Dictionary of National Biography, 1885-1900/Blair, Patrick
BLAIR, PATRICK, M.D. (fl. 1728), botanist and surgeon, was born at Dundee, where he practised as a doctor, and in 1706 dissected and mounted the bones of an elephant which had died in the neighbourhood, and of which he contributed a description, under the title of 'Osteographia Elephantina,' to the Royal Society of London, published in 1713. Being a nonjuror and Jacobite, he was imprisoned as a suspect in 1715. He subsequently removed to London, and delivered some discourses before the Royal Society on the sexes of flowers.

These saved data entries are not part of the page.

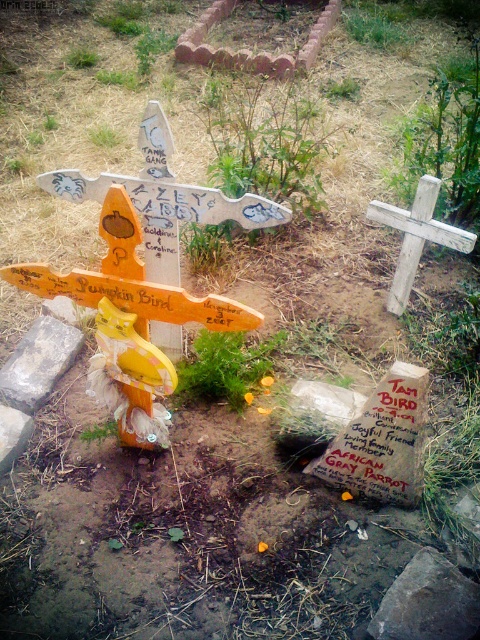 Does gray stone at lower left have a larger size compared to smooth gray stone at lower left?

Yes.

At what (x,y) coordinates should I click in order to perform the action: click on gray stone at lower left. Please return your answer as a coordinate pair (x, y). This screenshot has width=480, height=640. Looking at the image, I should click on (38, 362).

Which of these two, wooden cross at center or gray stone at lower left, stands shorter?

gray stone at lower left

Can you confirm if wooden cross at center is taller than gray stone at lower left?

Indeed, wooden cross at center has a greater height compared to gray stone at lower left.

Locate an element on the screen. The height and width of the screenshot is (640, 480). wooden cross at center is located at coordinates (165, 198).

I want to click on wooden cross at center, so click(165, 198).

Who is more forward, (x=408, y=586) or (x=403, y=225)?

Point (x=408, y=586) is in front.

Is smooth gray rock at lower right further to camera compared to weathered wood cross at upper right?

No.

Is point (428, 620) closer to camera compared to point (436, 228)?

That is True.

Image resolution: width=480 pixels, height=640 pixels. In order to click on smooth gray rock at lower right in this screenshot , I will do pos(428,602). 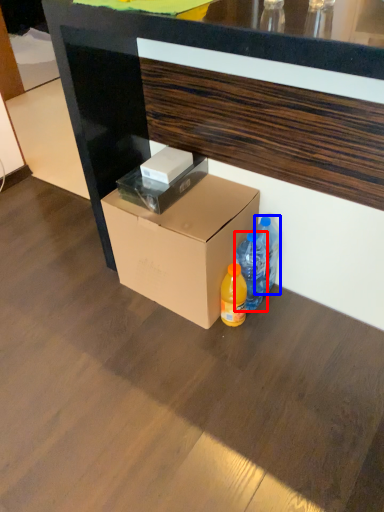 Question: Which object is closer to the camera taking this photo, bottle (highlighted by a red box) or bottle (highlighted by a blue box)?

Choices:
 (A) bottle
 (B) bottle

Answer: (A) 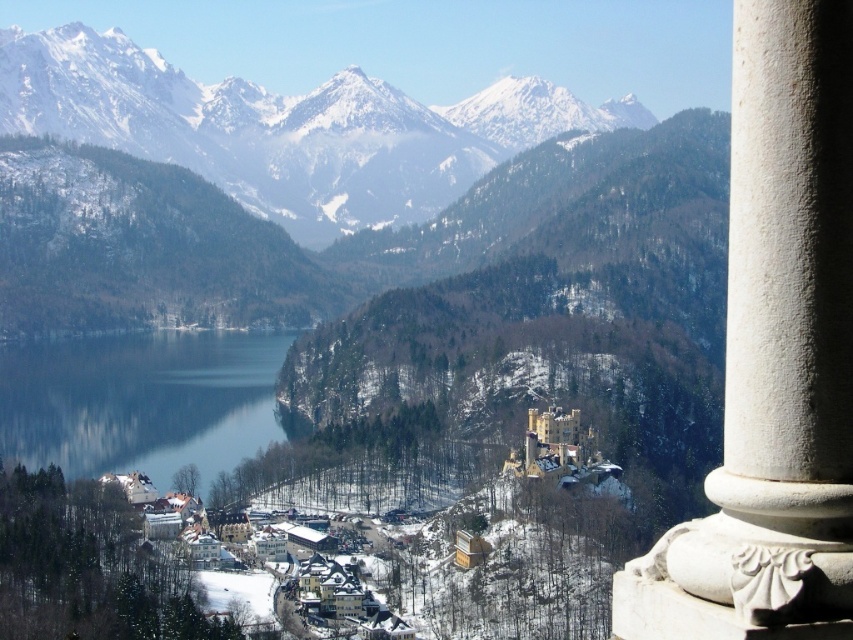 You are a drone operator tasked with capturing aerial footage of the mountain landscape. Your drone has a maximum flight range of 250 meters. If you are currently positioned at the white stone column at right, can you safely fly your drone to the blue glass water at center without exceeding its range?

The white stone column at right and blue glass water at center are 247.89 meters apart from each other. Since the drone has a maximum flight range of 250 meters, it can safely reach the blue glass water at center without exceeding its limit.

You are standing at the edge of a mountain overlook and want to take a photo of the white stone column at right. If your camera has a focal length of 50mm and you are 107.10 feet away from the column, what is the approximate angle of view needed to capture the entire column in the frame?

The white stone column at right is 107.10 feet away from the viewer. Using the formula for angle of view calculation, the required angle would depend on the camera sensor size and the column height. However, without specific dimensions, it is difficult to provide an exact angle. A 50mm lens on a full frame camera typically has an angle of view around 46 degrees, which might suffice depending on the column size.

You are a photographer planning to capture the reflection of the snowy granite mountains at upper left in the blue glass water at center. Based on their positions, do you think the reflection will be visible in the water?

The snowy granite mountains at upper left is positioned on the right side of blue glass water at center, so the reflection of the snowy granite mountains at upper left would appear on the right side of the blue glass water at center. Since reflections are mirrored, the reflection should be visible in the water if the angle and lighting conditions allow. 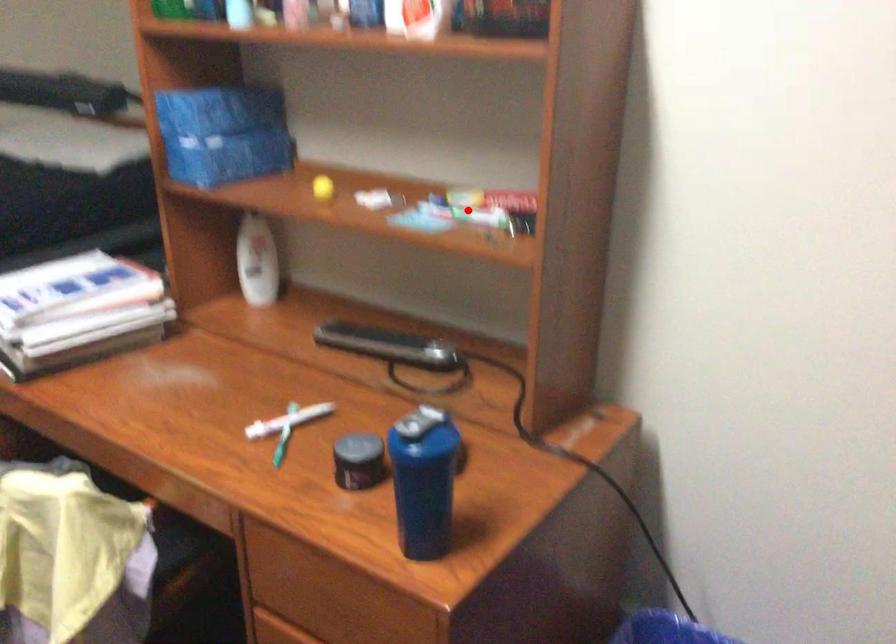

But he soon settled at Boston, Lincolnshire, where he published 'Miscellaneous Observations on the Practice of Physick, Anatomy, and Surgery' in 1718, 'Botanick Essays' in 1720, and 'Pharmaco-botanologia' in 1723-8, which closed with the letter H, it is presumed through his death. His ' Botanick Essays ' formed his most valuable work. In them he clearly expounded the progress of the classification of plants up to his time, and the then new views as to the sexual characters of flowering plants, which he confirmed by his own observations.
[Pulteney's Progress of Botany in England, 1790, ii. 134-140; Chalmers's Biog. Dict.]